All in all, Freeman says being in the right place at the right time helped him land where he is today. “We had the opportunity to buy the business that a lot of folks wouldn’t have had. And, the local support has been awesome.”

Freeman is adamant that the people are what drives the business. “You’ve got to have good help,” he emphasizes. “You have to have a service and an atmosphere that the people will enjoy.”

Freeman notes that right now is a very challenging time in the roping steer industry. Good cattle to rope are tough to come by, he says. “This is industry wide, not just here.”

“It’s really come to a head this year,” Freeman continues. “I usually would have my cattle bought by now for fall, and I don’t have half of what I need.”

That said, Freeman says he will continue to shop around for roping stock. “I may have to just give a little more for the cattle than I want to.
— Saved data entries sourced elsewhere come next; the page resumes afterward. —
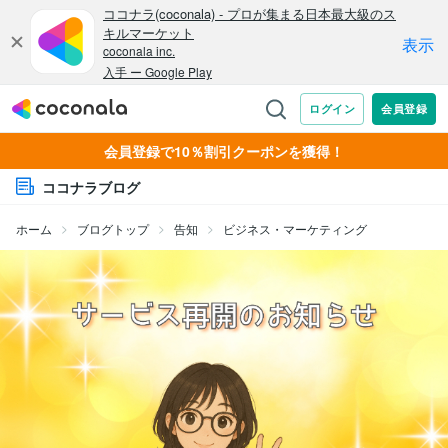
会員登録で10％割引クーポンを獲得！
ココナラブログ
ホーム
ブログトップ
告知
ビジネス・マーケティング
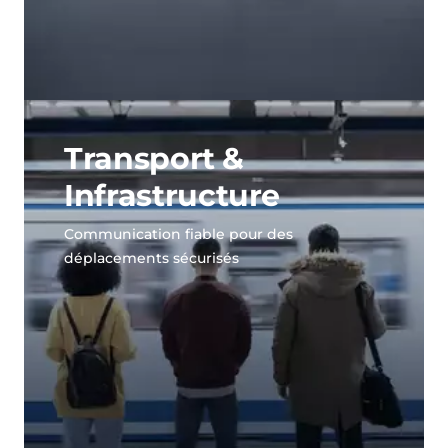
Transport &
Infrastructure
Communication fiable pour des
déplacements sécurisés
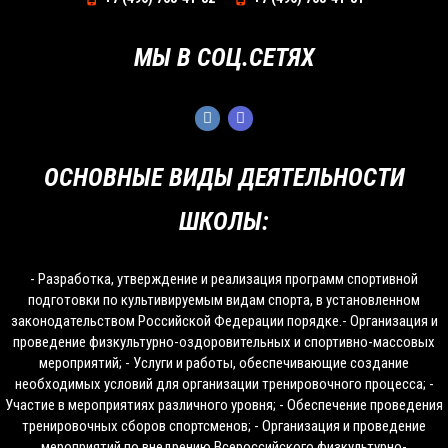
МЫ В СОЦ.СЕТЯХ
ОСНОВНЫЕ ВИДЫ ДЕЯТЕЛЬНОСТИ
ШКОЛЫ:
- Разработка, утверждение и реализация программ спортивной
подготовки по культивируемым видам спорта, в установленном
законодательством Российской Федерации порядке.- Организация и
проведение физкультурно-оздоровительных и спортивно-массовых
мероприятий; - Услуги и работы, обеспечивающие создание
необходимых условий для организации тренировочного процесса; -
Участие в мероприятиях различного уровня; - Обеспечение проведения
тренировочных сборов спортсменов; - Организация и проведение
мероприятий по внедрению Всероссийского физкультурно-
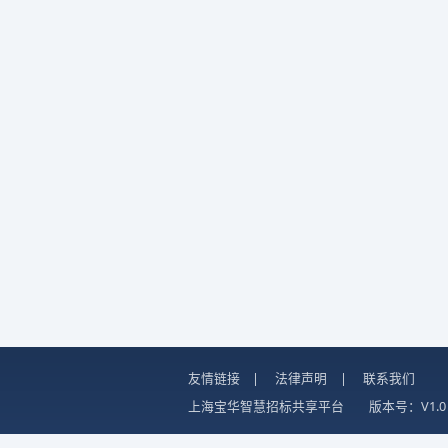
友情链接
|
法律声明
|
联系我们
上海宝华智慧招标共享平台
版本号：V1.0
It all boils down to having to make more money off the events.”

Freeman, though, remains optimistic about the beef industry as a whole. “We’re going through a tough time right now, but I think the stock cows will be worth as much or more next spring as we saw them bring at their highs this year before the drought.”

So, this hometown cowboy comes full circle. Maybe it was his love for the roping industry itself. Maybe it was being in the right place at the right time. Or maybe he was just a little “lucky.” Still, Matt Freeman knows the value of customer service in raising roping steers, in putting on quality events and in serving up a hand-cut steak.

“Whether you’re farming or running a restaurant, you have to have people you can trust.”